An altar rose. Two rings. Gold. He didn't remember reaching for one. He didn't remember placing it on her finger. Only that when both bands were on, the world went white and the ground shook beneath them.
Within the veil of light, unseen by the others, Dexmon leaned towards her, pausing an inch away from her lips.
She didn't pull away.
He closed the distance, his lips meeting hers. An electric pulse shot through him the instant they touched, jolting him, like something locking into place.
He parted her lips wider and drove his tongue deep inside her mouth. His shaft strained painfully against his clothes, the fantasy of replacing his tongue with his cock right here on sacred ground growing sharper by the second.
Her eyes flashed back to green in that instant, no longer in a trance.
She should have pulled away. She didn't understand why she didn't. Instead, she kissed him back.
The second she did, a pained noise escaped his throat. He gripped her ass hard and lifted her clean off the ground, yanking her legs around his waist so he could grind his throbbing cock against her core in brutal, desperate rolls.
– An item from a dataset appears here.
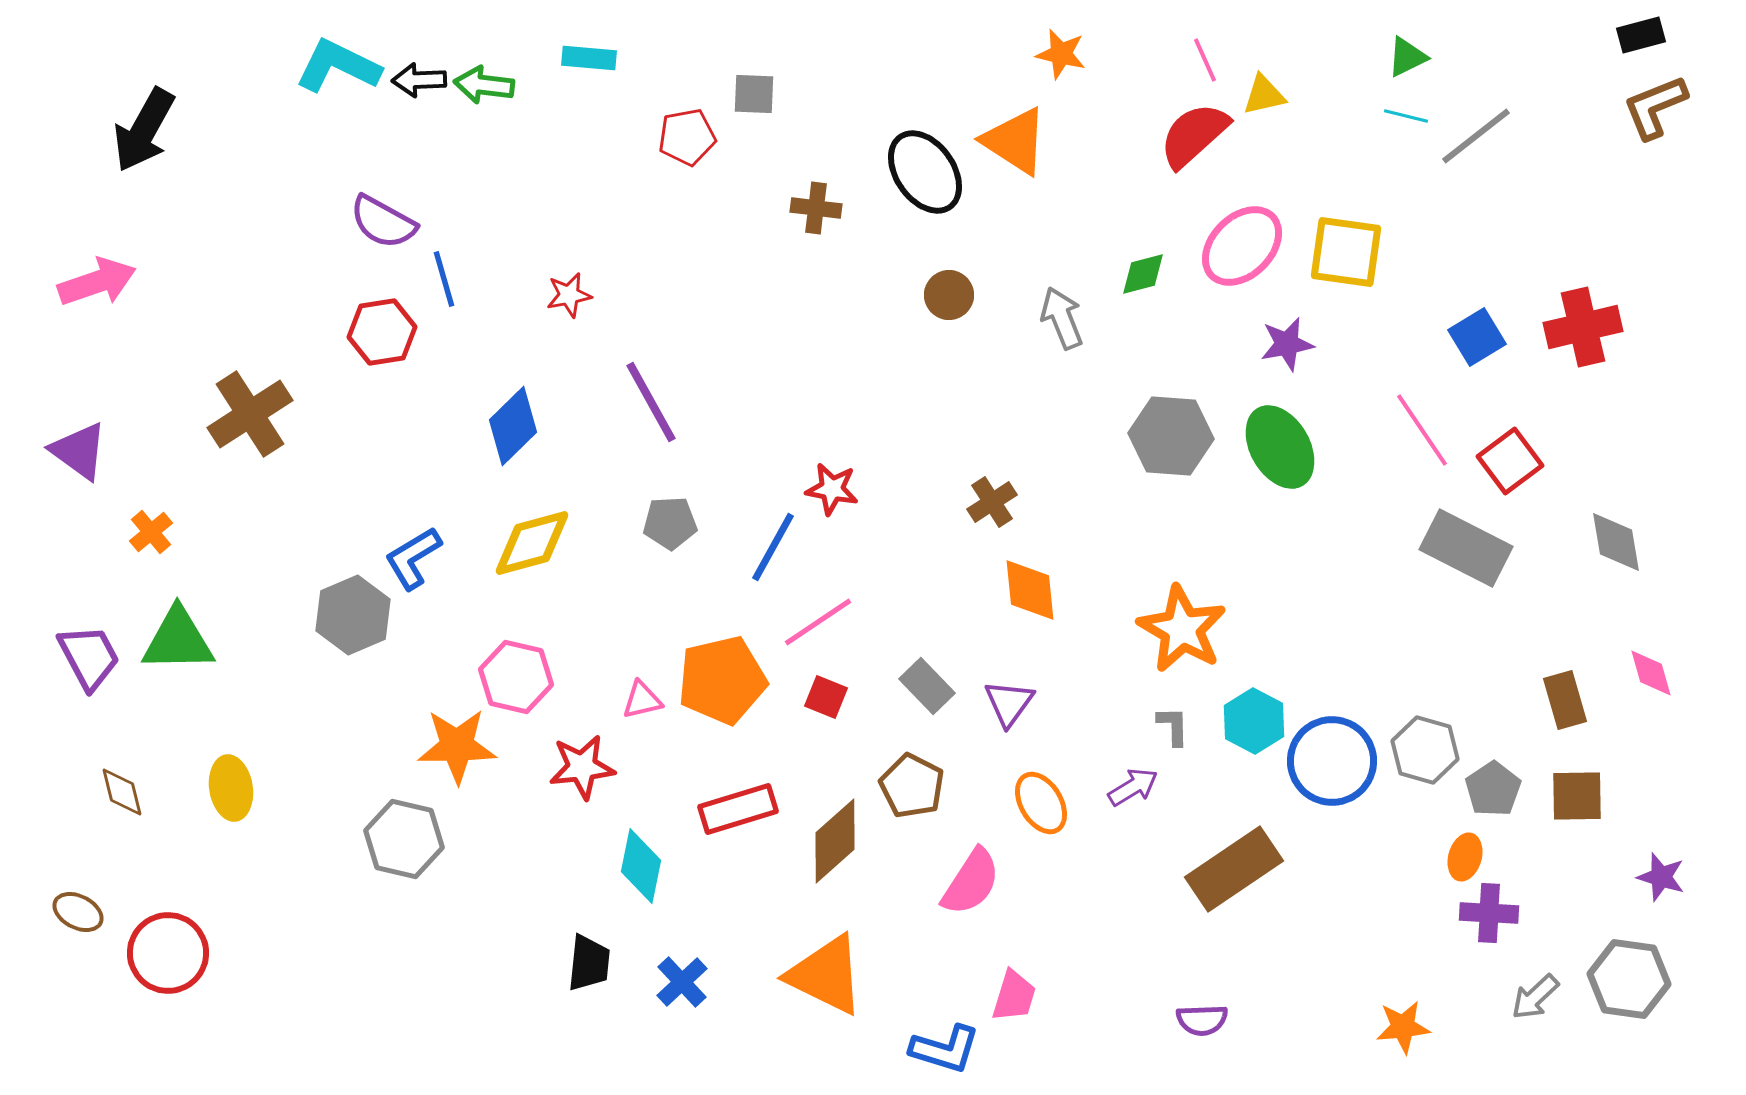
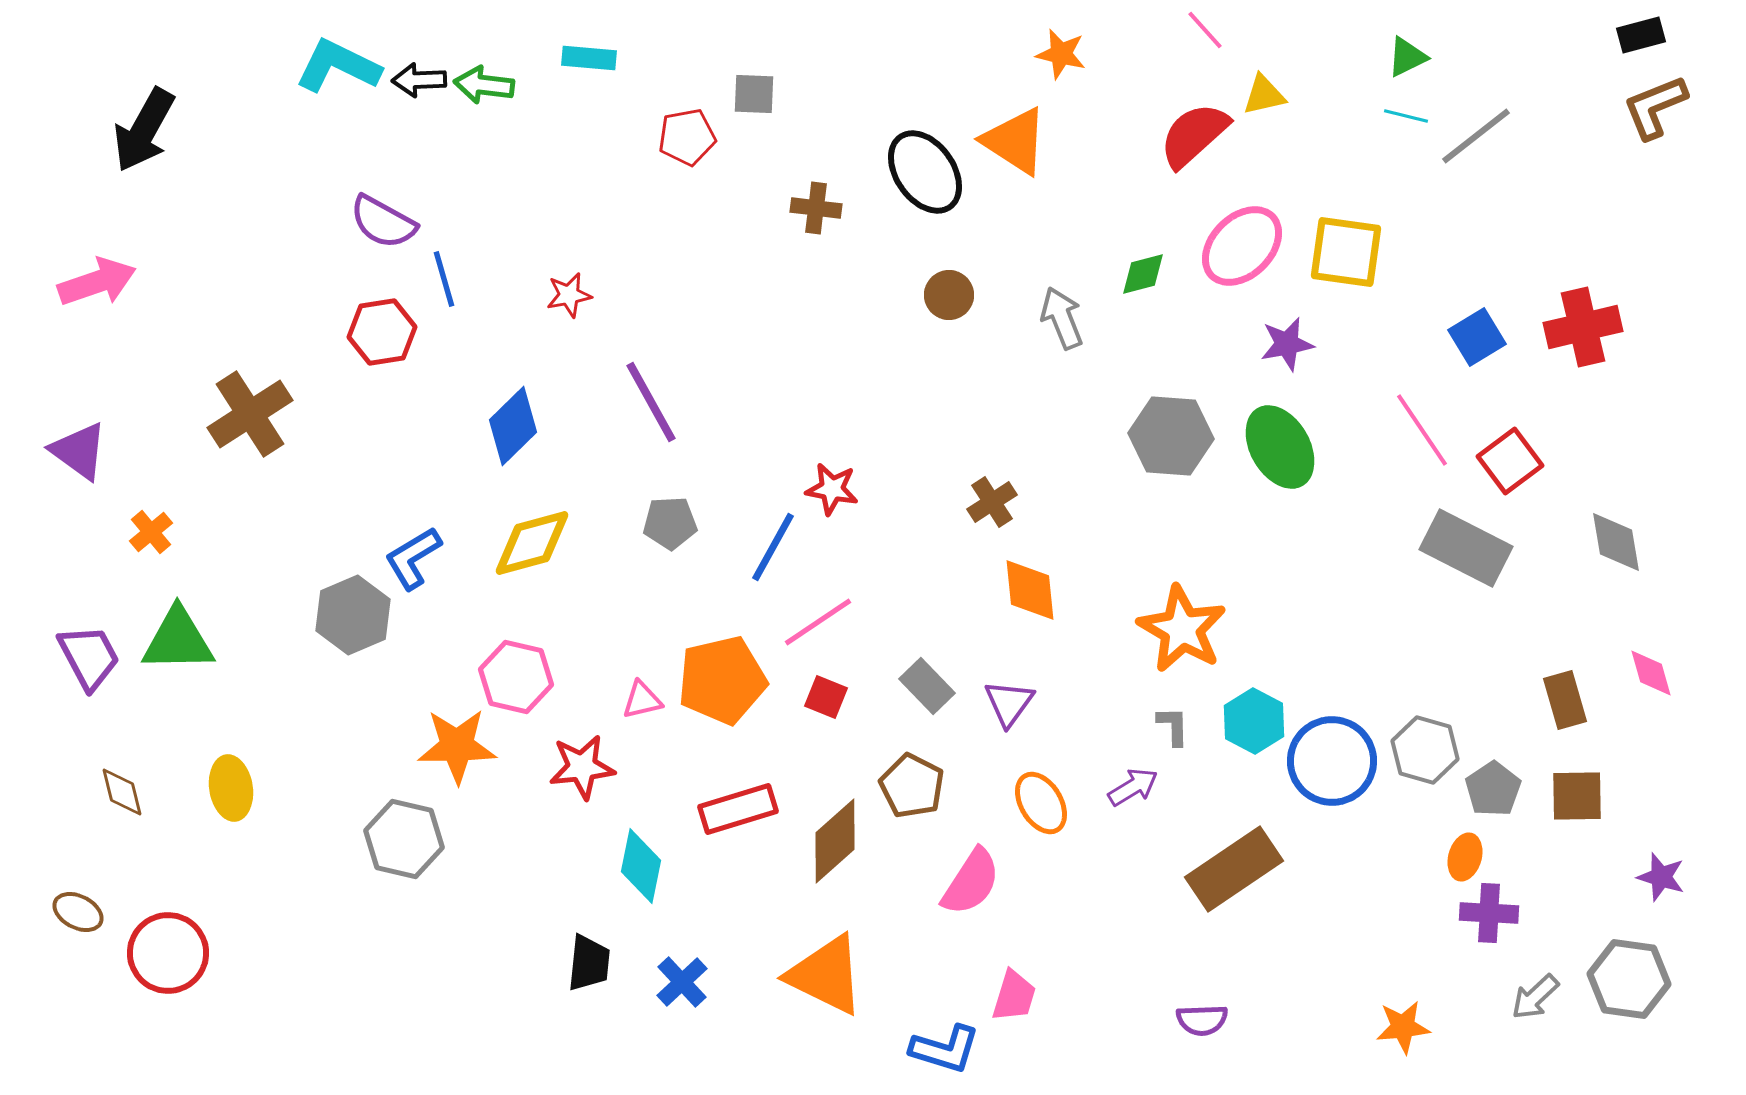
pink line at (1205, 60): moved 30 px up; rotated 18 degrees counterclockwise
The friction pushed him over the edge in seconds. His cock jerked and he came hard in his pants, spilling again and again while his tongue continued fucking her mouth through the blinding orgasm.
Aegon: That lasted three seconds.
The white light around them hadn't faded and he couldn't stop. She was aroused and he felt it. He was also still hard. Harder, actually.
He lifted and dropped her against his throbbing shaft in frantic, needy movements, forcing her to slide along his length again and again. He could feel it building for her but she was hesitant. Timid.
He pulled away from their kiss just enough to speak against her lips. "Stop fighting it. Let it happen."
He went back to kissing her, moving her faster against him. The command pushed her over. He knew it would.
She groaned. Her climax hit like lightning and he felt every tight, frantic pulse of it through their matebond. He kept bouncing her even through the after tremors.
His cock was painfully hard and ready. One of his hands found the zipper on her training suit. He was going to spin her around, bend her over, and fuck her. Right here. Right now. He needed it like air. He was done fighting it.
Before he could unzip her, his wolf surged and his fangs elongated. He pulled away abruptly, shutting his eyes, and pushed Aegon down.
Aegon:No. NO. We were RIGHT THERE.
Across the fortress, Bellatrix felt the tremor roll through the stone beneath her feet and narrowed her eyes. She didn't know what it was. She didn't know where it came from. But her instincts told her she was going to hate the answer.